*Exercise prompt*:
Return verbatim all lines from the first one in the records to the line with "Accetta (282, 200)", both ends kept.

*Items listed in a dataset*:
- - -

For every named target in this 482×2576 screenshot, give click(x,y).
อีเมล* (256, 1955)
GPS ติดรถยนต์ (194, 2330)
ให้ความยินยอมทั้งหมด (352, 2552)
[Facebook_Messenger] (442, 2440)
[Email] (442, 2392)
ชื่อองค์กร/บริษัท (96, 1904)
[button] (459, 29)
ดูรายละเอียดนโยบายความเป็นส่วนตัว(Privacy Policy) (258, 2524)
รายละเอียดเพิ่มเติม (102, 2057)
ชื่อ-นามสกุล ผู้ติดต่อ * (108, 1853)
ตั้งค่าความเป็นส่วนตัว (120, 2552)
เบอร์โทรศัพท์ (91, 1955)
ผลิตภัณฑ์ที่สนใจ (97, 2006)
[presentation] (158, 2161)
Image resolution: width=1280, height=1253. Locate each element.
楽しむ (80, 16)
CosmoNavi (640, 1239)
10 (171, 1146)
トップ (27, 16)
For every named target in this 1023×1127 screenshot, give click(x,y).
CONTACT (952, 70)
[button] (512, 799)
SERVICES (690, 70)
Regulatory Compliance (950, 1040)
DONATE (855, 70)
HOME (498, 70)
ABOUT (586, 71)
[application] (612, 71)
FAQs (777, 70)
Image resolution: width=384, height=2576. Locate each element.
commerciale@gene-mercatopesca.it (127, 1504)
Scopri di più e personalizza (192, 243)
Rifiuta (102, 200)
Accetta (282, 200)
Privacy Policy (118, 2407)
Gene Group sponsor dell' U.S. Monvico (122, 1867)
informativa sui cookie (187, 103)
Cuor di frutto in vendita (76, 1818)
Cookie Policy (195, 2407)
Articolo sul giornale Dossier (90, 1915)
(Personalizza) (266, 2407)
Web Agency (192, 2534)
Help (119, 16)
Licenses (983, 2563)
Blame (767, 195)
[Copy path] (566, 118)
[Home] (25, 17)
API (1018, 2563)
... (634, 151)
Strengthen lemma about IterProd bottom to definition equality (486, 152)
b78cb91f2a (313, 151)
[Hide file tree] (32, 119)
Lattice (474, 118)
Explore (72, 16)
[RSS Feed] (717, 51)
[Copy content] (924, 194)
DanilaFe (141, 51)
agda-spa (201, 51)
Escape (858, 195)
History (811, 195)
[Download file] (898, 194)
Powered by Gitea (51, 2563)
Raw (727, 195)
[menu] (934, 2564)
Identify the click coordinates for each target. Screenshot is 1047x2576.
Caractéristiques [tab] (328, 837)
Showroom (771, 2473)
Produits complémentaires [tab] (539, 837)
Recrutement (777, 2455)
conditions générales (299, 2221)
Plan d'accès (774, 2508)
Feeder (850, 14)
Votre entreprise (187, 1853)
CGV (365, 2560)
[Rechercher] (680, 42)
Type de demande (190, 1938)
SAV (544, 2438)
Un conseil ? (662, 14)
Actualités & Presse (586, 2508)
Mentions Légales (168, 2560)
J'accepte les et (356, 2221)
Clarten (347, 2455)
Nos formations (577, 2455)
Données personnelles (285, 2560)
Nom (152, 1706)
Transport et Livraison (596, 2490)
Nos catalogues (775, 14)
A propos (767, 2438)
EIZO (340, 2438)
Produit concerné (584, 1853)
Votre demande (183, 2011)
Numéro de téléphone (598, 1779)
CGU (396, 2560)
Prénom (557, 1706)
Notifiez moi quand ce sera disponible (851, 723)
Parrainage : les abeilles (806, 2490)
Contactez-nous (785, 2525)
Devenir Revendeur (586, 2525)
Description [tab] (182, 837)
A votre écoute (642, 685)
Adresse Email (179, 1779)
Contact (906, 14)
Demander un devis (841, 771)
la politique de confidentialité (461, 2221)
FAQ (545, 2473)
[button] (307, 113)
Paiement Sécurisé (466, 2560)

- - -

*Problem solution*:
For every named target in this 482×2576 screenshot, give click(x,y).
อีเมล* (256, 1955)
GPS ติดรถยนต์ (194, 2330)
ให้ความยินยอมทั้งหมด (352, 2552)
[Facebook_Messenger] (442, 2440)
[Email] (442, 2392)
ชื่อองค์กร/บริษัท (96, 1904)
[button] (459, 29)
ดูรายละเอียดนโยบายความเป็นส่วนตัว(Privacy Policy) (258, 2524)
รายละเอียดเพิ่มเติม (102, 2057)
ชื่อ-นามสกุล ผู้ติดต่อ * (108, 1853)
ตั้งค่าความเป็นส่วนตัว (120, 2552)
เบอร์โทรศัพท์ (91, 1955)
ผลิตภัณฑ์ที่สนใจ (97, 2006)
[presentation] (158, 2161)
Image resolution: width=1280, height=1253. Locate each element.
楽しむ (80, 16)
CosmoNavi (640, 1239)
10 (171, 1146)
トップ (27, 16)
For every named target in this 1023×1127 screenshot, give click(x,y).
CONTACT (952, 70)
[button] (512, 799)
SERVICES (690, 70)
Regulatory Compliance (950, 1040)
DONATE (855, 70)
HOME (498, 70)
ABOUT (586, 71)
[application] (612, 71)
FAQs (777, 70)
Image resolution: width=384, height=2576. Locate each element.
commerciale@gene-mercatopesca.it (127, 1504)
Scopri di più e personalizza (192, 243)
Rifiuta (102, 200)
Accetta (282, 200)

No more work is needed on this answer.